=== Information supplied ===

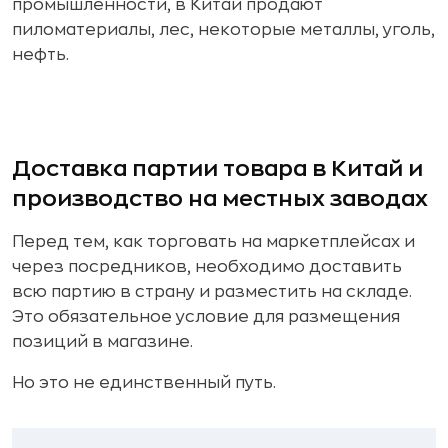
промышленности, в Китай продают
пиломатериалы, лес, некоторые металлы, уголь,
нефть.
Доставка партии товара в Китай и
производство на местных заводах
Перед тем, как торговать на маркетплейсах и
через посредников, необходимо доставить
всю партию в страну и разместить на складе.
Это обязательное условие для размещения
позиций в магазине.
Но это не единственный путь.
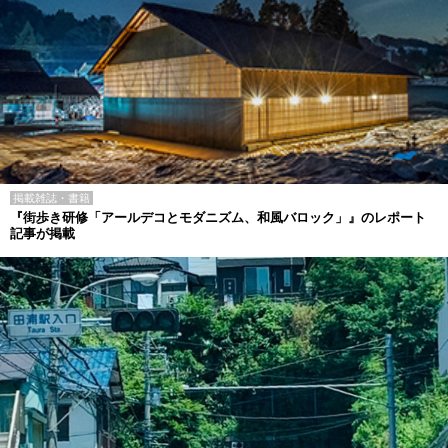
掲載雑誌・書籍
『街歩き研修「アールデコとモダニズム、和風バロック」』のレポート
記事が掲載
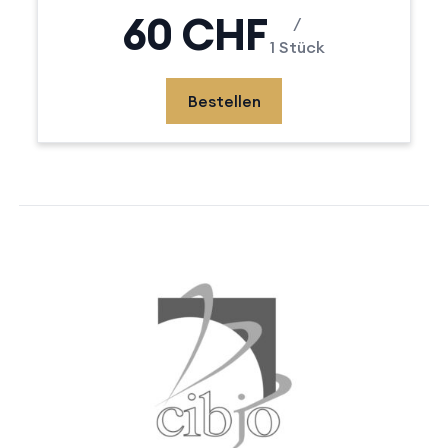
60 CHF
/
1 Stück
Bestellen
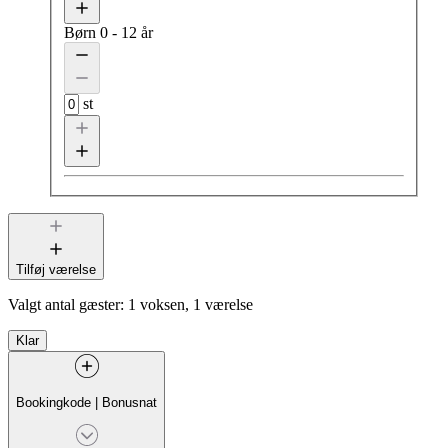
Børn
0 - 12 år
st
Tilføj værelse
Valgt antal gæster:
1 voksen, 1 værelse
Klar
Bookingkode
|
Bonusnat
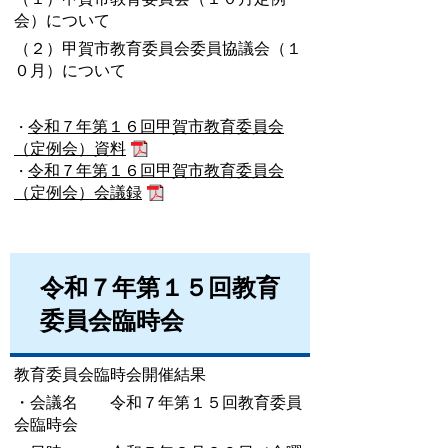
会）について
（２）甲賀市教育委員会委員協議会（１
０月）について
令和７年第１６回甲賀市教育委員会
・
（定例会）資料
令和７年第１６回甲賀市教育委員会
・
（定例会）会議録
令和７年第１５回教育
委員会臨時会
教育委員会臨時会開催結果
・会議名 令和７年第１５回教育委員
会臨時会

===

### What needs to be done
An exact copy of the entries above is required; pictures are not part of it.

### Reply to the exercise
промышленности, в Китай продают
пиломатериалы, лес, некоторые металлы, уголь,
нефть.
Доставка партии товара в Китай и
производство на местных заводах
Перед тем, как торговать на маркетплейсах и
через посредников, необходимо доставить
всю партию в страну и разместить на складе.
Это обязательное условие для размещения
позиций в магазине.
Но это не единственный путь.
掲載雑誌・書籍
『街歩き研修「アールデコとモダニズム、和風バロック」』のレポート
記事が掲載
60 CHF
/
1 Stück
Bestellen
Børn
0 - 12 år
st
Tilføj værelse
Valgt antal gæster:
1 voksen, 1 værelse
Klar
Bookingkode
|
Bonusnat
会）について
（２）甲賀市教育委員会委員協議会（１
０月）について
令和７年第１６回甲賀市教育委員会
・
（定例会）資料
令和７年第１６回甲賀市教育委員会
・
（定例会）会議録
令和７年第１５回教育
委員会臨時会
教育委員会臨時会開催結果
・会議名 令和７年第１５回教育委員
会臨時会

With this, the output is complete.